[Supplied data Boundary: Start]

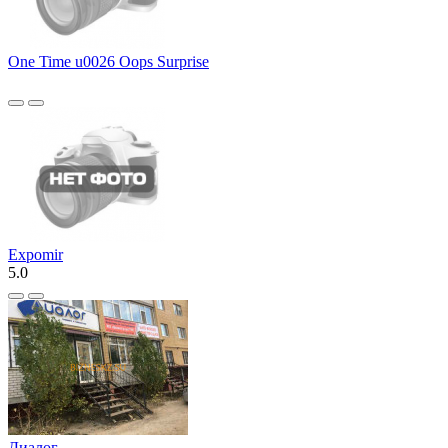
One Time u0026 Oops Surprise
Expomir
5.0
Диалог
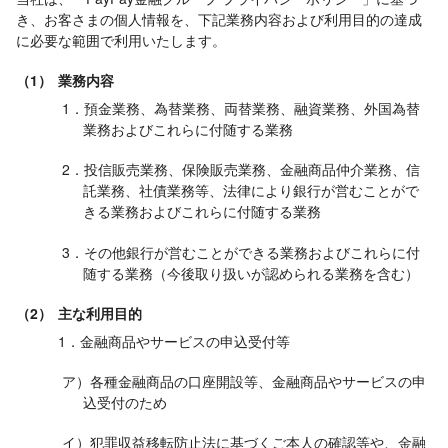
き、お客さまの個人情報を、下記業務内容および利用目的の達成
に必要な範囲で利用いたします。
（1）
業務内容
1．預金業務、為替業務、両替業務、融資業務、外国為替
業務およびこれらに付随する業務
2．投信販売業務、保険販売業務、金融商品仲介業務、信
託業務、社債業務等、法律により銀行が営むことがで
きる業務およびこれらに付随する業務
3．その他銀行が営むことができる業務およびこれらに付
随する業務（今後取り扱いが認められる業務を含む）
（2）
主な利用目的
1．金融商品やサービスの申込受付等
ア）各種金融商品の口座開設等、金融商品やサービスの申
込受付のため
イ）犯罪収益移転防止法に基づくご本人の確認等や、金融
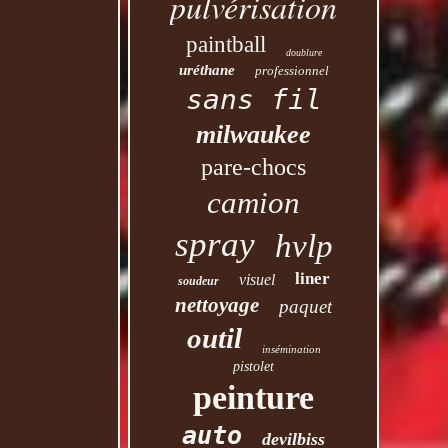
pulvérisation
paintball
doublure
uréthane
professionnel
sans fil
milwaukee
pare-chocs
camion
spray
hvlp
liner
visuel
soudeur
nettoyage
paquet
outil
insémination
pistolet
peinture
auto
devilbiss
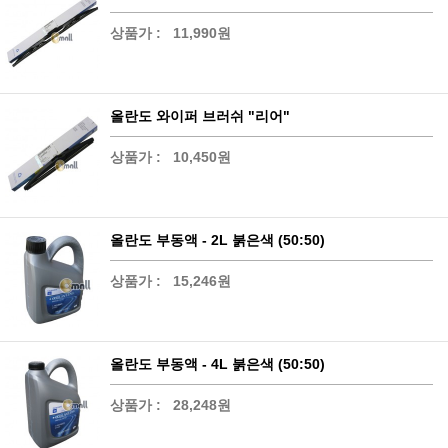
상품가 :
11,990원
올란도 와이퍼 브러쉬 "리어"
상품가 :
10,450원
올란도 부동액 - 2L 붉은색 (50:50)
상품가 :
15,246원
올란도 부동액 - 4L 붉은색 (50:50)
상품가 :
28,248원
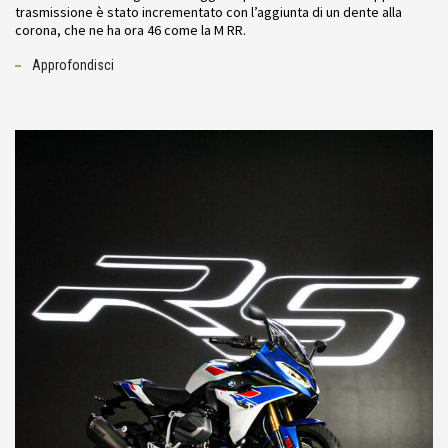
trasmissione è stato incrementato con l’aggiunta di un dente alla
corona, che ne ha ora 46 come la M RR.
Approfondisci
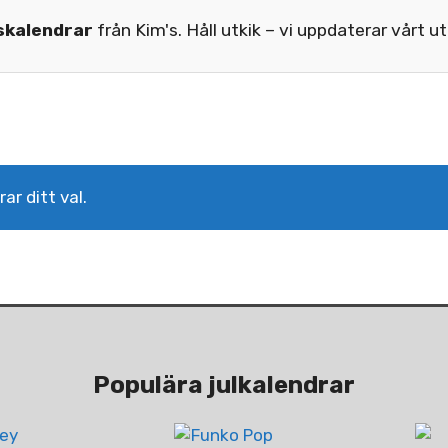
skalendrar
från Kim's. Håll utkik – vi uppdaterar vårt u
r ditt val.
Populära julkalendrar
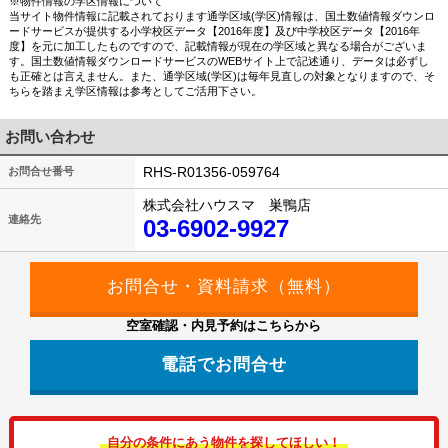
※物件情報の学区情報について
当サイト物件情報に記載されております通学区域(学区)情報は、国土数値情報ダウンロ
ードサービスが提供する小学校区データ【2016年度】及び中学校区データ【2016年
度】を元に加工したものですので、記載情報が現在の学区域と異なる場合がございま
す。国土数値情報ダウンロードサービスのWEBサイト上で記述通り、データは必ずし
も正確とは言えません。また、通学区域(学区)は毎年見直しの対象となりますので、そ
ちらを踏まえ学区情報は参考としてご活用下さい。
お問い合わせ
RHS-R01356-059764
お問合せ番号
株式会社ハウスマ 巣鴨店
連絡先
03-6902-9927
空室確認・内見予約はこちらから
電話でお問合せ
自分の条件にあう物件を探してほしい！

[Supplied data Boundary: End]

The answer should match the data above word for word, with no pictures in it.

Response to the task:
One Time u0026 Oops Surprise
Expomir
5.0
Диалог
き、お客さまの個人情報を、下記業務内容および利用目的の達成
に必要な範囲で利用いたします。
（1）
業務内容
1．預金業務、為替業務、両替業務、融資業務、外国為替
業務およびこれらに付随する業務
2．投信販売業務、保険販売業務、金融商品仲介業務、信
託業務、社債業務等、法律により銀行が営むことがで
きる業務およびこれらに付随する業務
3．その他銀行が営むことができる業務およびこれらに付
随する業務（今後取り扱いが認められる業務を含む）
（2）
主な利用目的
1．金融商品やサービスの申込受付等
ア）各種金融商品の口座開設等、金融商品やサービスの申
込受付のため
イ）犯罪収益移転防止法に基づくご本人の確認等や、金融
pulvérisation
paintball
doublure
uréthane
professionnel
sans fil
milwaukee
pare-chocs
camion
spray
hvlp
liner
visuel
soudeur
nettoyage
paquet
outil
insémination
pistolet
peinture
auto
devilbiss
상품가 :
11,990원
올란도 와이퍼 브러쉬 "리어"
상품가 :
10,450원
올란도 부동액 - 2L 붉은색 (50:50)
상품가 :
15,246원
올란도 부동액 - 4L 붉은색 (50:50)
상품가 :
28,248원
trasmissione è stato incrementato con l’aggiunta di un dente alla
corona, che ne ha ora 46 come la M RR.
Approfondisci
skalendrar
från Kim's. Håll utkik – vi uppdaterar vårt u
r ditt val.
Populära julkalendrar
※物件情報の学区情報について
当サイト物件情報に記載されております通学区域(学区)情報は、国土数値情報ダウンロ
ードサービスが提供する小学校区データ【2016年度】及び中学校区データ【2016年
度】を元に加工したものですので、記載情報が現在の学区域と異なる場合がございま
す。国土数値情報ダウンロードサービスのWEBサイト上で記述通り、データは必ずし
も正確とは言えません。また、通学区域(学区)は毎年見直しの対象となりますので、そ
ちらを踏まえ学区情報は参考としてご活用下さい。
お問い合わせ
RHS-R01356-059764
お問合せ番号
株式会社ハウスマ 巣鴨店
連絡先
03-6902-9927
空室確認・内見予約はこちらから
電話でお問合せ
自分の条件にあう物件を探してほしい！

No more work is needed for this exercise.